Beşiktaş, Lyon maçında aldığı 3 puanı, dün akşam Malmö karşısında aldığı galibiyetle taçlandırarak UEFA Avrupa Ligi’nde puanını 6’ya yükseltti.

Avrupa Ligi’ne zorlu maçlarla başlayan ve ilk iki maçını kaybeden Beşiktaş’ta Malmö maçı son derece önemliydi.

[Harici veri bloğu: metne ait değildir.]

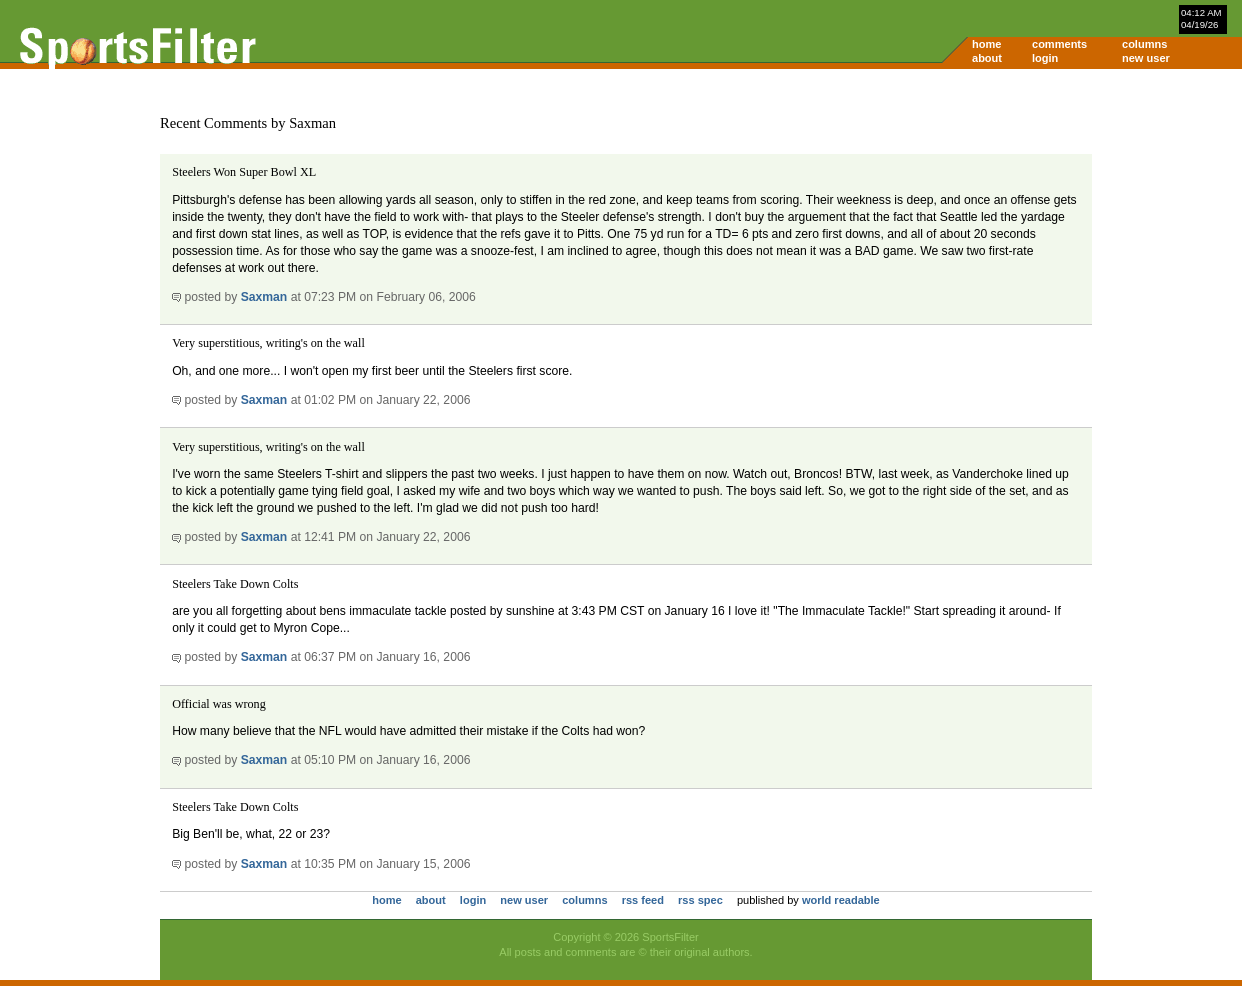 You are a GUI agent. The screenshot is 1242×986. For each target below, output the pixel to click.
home (986, 44)
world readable (841, 900)
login (1045, 58)
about (987, 58)
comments (1059, 44)
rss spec (700, 900)
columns (1144, 44)
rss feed (643, 900)
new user (1146, 58)
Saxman (264, 297) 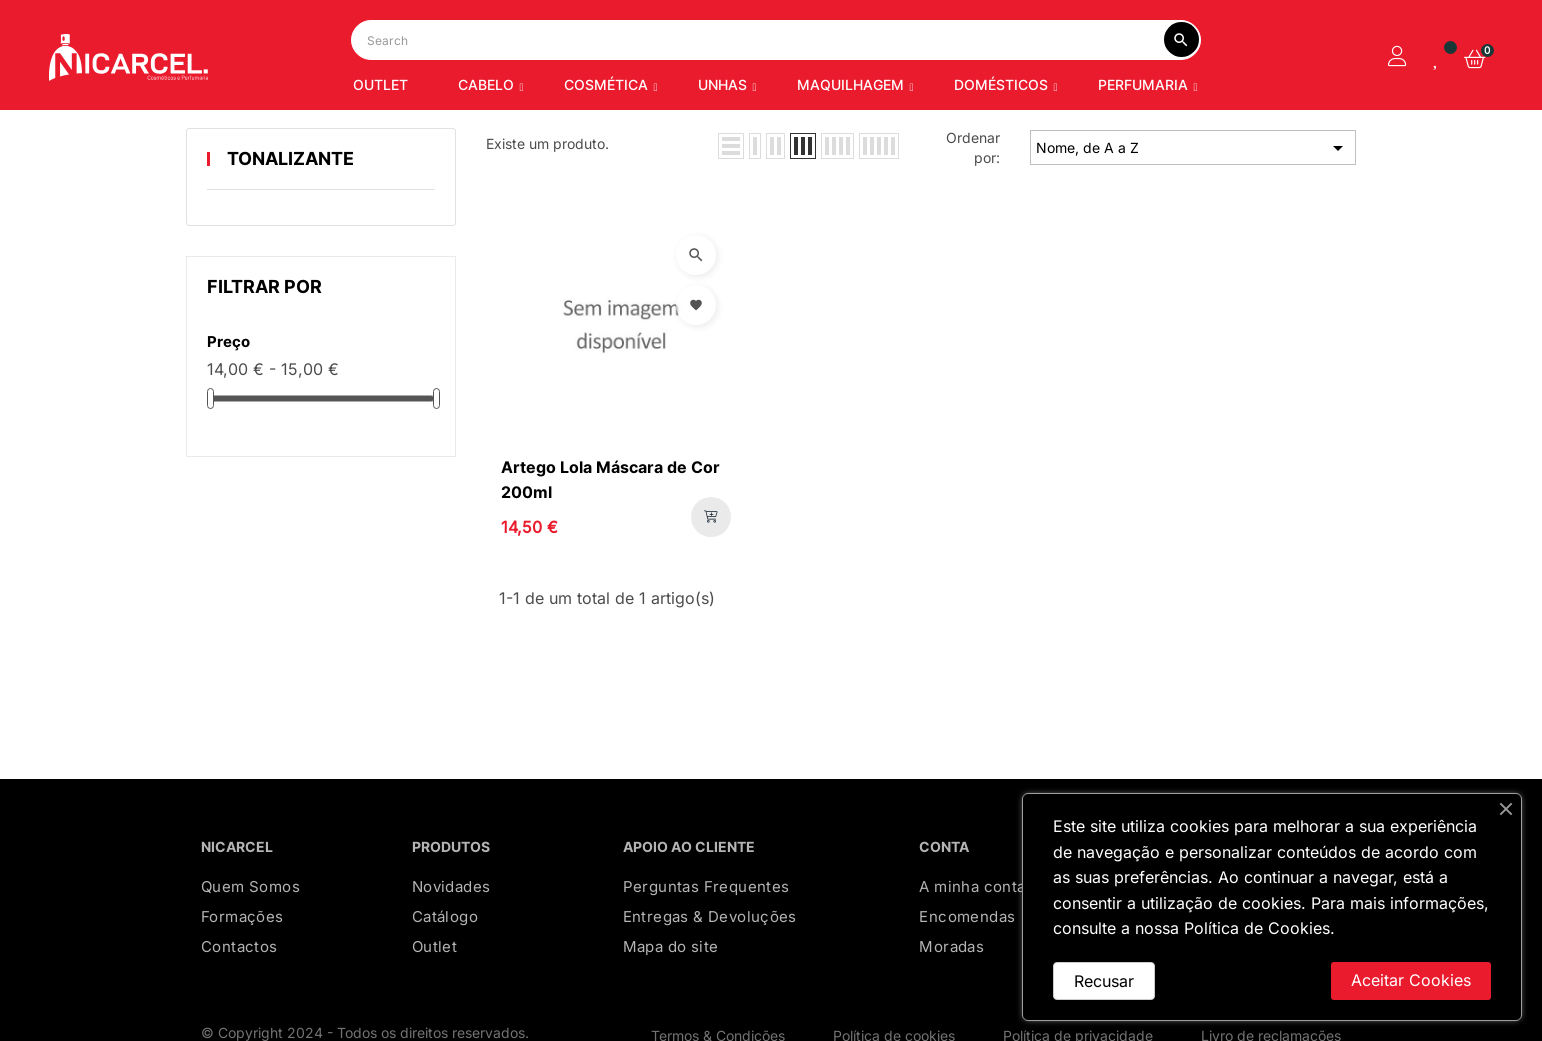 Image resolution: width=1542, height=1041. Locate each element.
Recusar (1104, 981)
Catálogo (445, 996)
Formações (242, 996)
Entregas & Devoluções (710, 996)
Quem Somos (250, 966)
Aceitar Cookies (1411, 980)
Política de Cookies (1257, 928)
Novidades (451, 966)
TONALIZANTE (290, 238)
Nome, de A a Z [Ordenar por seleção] (1193, 229)
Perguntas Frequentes (706, 966)
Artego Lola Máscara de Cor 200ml (610, 560)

Maçtan hemen önce Ciro Immobile’nin sakatlanması nedeniyle ileride, hücumda kimin oynayacağı merak konusuydu. Açıkçası Giovanni van Bronckhorst’un Ajax maçındaki santrfor tercihi bu merakın sebebi. Beşiktaş’ın fizik gücünü zorlayacak bu tip zorlu maçlarda, hücumda Immobilie yoksa oynaması gereken ileri üçlü bence; Rafa, Semih ve Muçi üçlüsüdür. İsveç ekibi Malmö, tüm kuzey ülkeleri gibi atletik, çok koşan ve fizik gücü yüksek oyunculara sahip. Üstelik artık kendi ülkelerinde ligin sonuna geldiler ve haliyle maç ve oyun ezberleri oturmuş durumda. Bu nedenle güçlü bir hücum hattı oluşturmak Beşiktaş açısından kritikti. 

Maça baktığımızda 11 ‘de sahne alan Rafa, Semih ve Muçi üçlüsünün sergiledikleri güçlü performansın, skoru yazdığını görüyoruz. İlk yarı özellikle Semih, final paslarında daha doğru tercih yapmış olsa, skor ikinci yarıya kalmazdı. Rafa’nın olağanüstü çabası, Svensson’un muhteşem oyunu, Gedson’un mücadelesi, Paulista’nın kademeki profesyonelliği ve Mert’in kurtarışları maçın hikayesini yazan ana unsurlardı. 

van Bronckhorst’un ikinci yarı yaptığı değişiklikler bize gösterdi ki, Beşiktaş doğru 11 ile doğru yerleşimle sahaya çıktığı zaman kazanıyor. Al-Musrati ve Rashica oyuna girdikten sonra Beşiktaş orta sahası hücuma daha etkili paslar üretti. Bazen çok şaşırıyorum! Al-Musrati’yi beğenmeyenler var. Etkili oynamak, sadece gol atmak, dripling atmak değildir. Oyuncuların topsuz alanda ne yaptığına bakmak futbolda çok önemlidir. Al-Musrati de tıpkı Paulista gibi geriden etkili oyun kuran tek orta saha ve Beşiktaş’ın oyunu için önemli bir yere sahip. Rashica ve Al-Musrati sakatlıkları sebebiyle 90 dakika süre almaya uygun olabilir. Hocanın son 20’de oyuna almasını buna bağlıyorum. İlk 11’e böyle başlayıp skoru aldıktan sonra oyundan alsa daha çoşkulu bir oyun izlerdik. Hocanın tercihi tam tersi oldu. 

Özellikle altını çizmek istediğim bir nokta, van Bronckhorst, Beşiktaş’a yeni bir sistem kurmaya çalışıyor. Mücadele eden, doğru paslar yapan, fizik gücü yüksek ve üreten bir takım sistemi üzerinde çalıştığını görmek mümkün. Bu sebeple, taraftarın istediği coşkulu oyun için biraz süreye ihtiyacı var. Elindeki kadro kısıtlı, bazı bölgelerde neredeyse alternatifi yok. Bu nedenle belli oyunculara yatırım yapıyor, ekstra çalıştırıyor, Muçi örneği gibi. Muçi’nin de kaleyi doğrudan gören şutlarda ve son vuruşlarda daha sert ve etkili olması şart.

Hocanın tek sıkıntısı; bazı oyunculara yeterince şans vermemesi. Özellikle Salih’i bir an önce takıma monte etmesi gerekiyor. Beşiktaş’ta Salih’in oynaması demek, Gedson’un performansının yüzde yüz artması demektir.